WHAT YOU HAVE TO DO: Once you reach the line containing "About us (33, 526)", reproduce it and every later line exactly, through the end of the data.

Segment Start: INPUT RECORDS

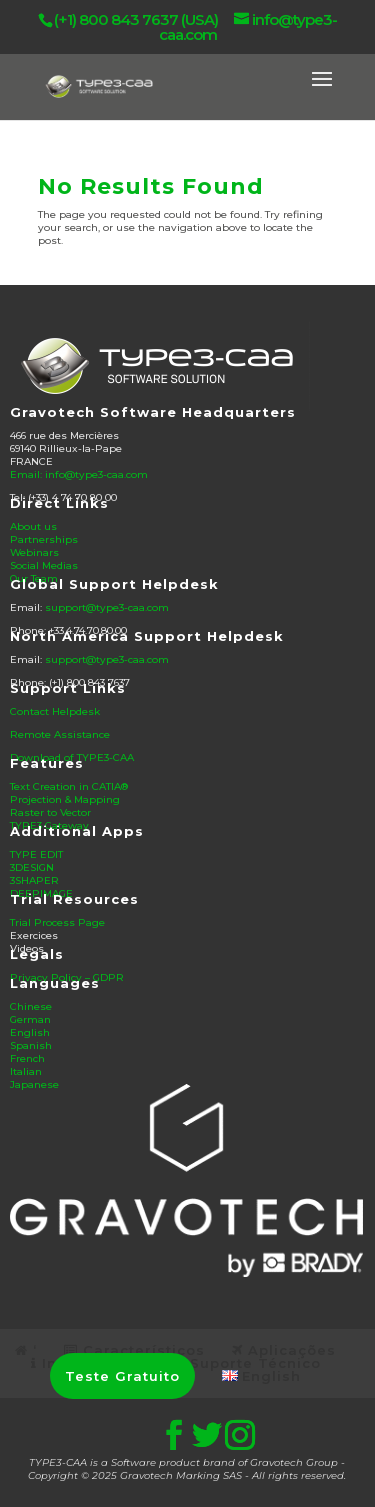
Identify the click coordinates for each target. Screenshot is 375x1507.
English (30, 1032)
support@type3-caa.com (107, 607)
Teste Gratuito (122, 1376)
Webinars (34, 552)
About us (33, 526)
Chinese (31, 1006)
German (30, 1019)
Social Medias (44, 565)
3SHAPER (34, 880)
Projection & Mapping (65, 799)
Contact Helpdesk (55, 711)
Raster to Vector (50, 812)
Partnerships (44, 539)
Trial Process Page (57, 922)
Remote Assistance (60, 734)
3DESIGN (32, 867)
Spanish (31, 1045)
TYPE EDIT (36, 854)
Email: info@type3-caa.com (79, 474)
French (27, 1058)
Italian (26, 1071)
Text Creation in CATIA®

Segment End: INPUT RECORDS

RESULT OF THIS TASK:
About us (33, 526)
Chinese (31, 1006)
German (30, 1019)
Social Medias (44, 565)
3SHAPER (34, 880)
Projection & Mapping (65, 799)
Contact Helpdesk (55, 711)
Raster to Vector (50, 812)
Partnerships (44, 539)
Trial Process Page (57, 922)
Remote Assistance (60, 734)
3DESIGN (32, 867)
Spanish (31, 1045)
TYPE EDIT (36, 854)
Email: info@type3-caa.com (79, 474)
French (27, 1058)
Italian (26, 1071)
Text Creation in CATIA®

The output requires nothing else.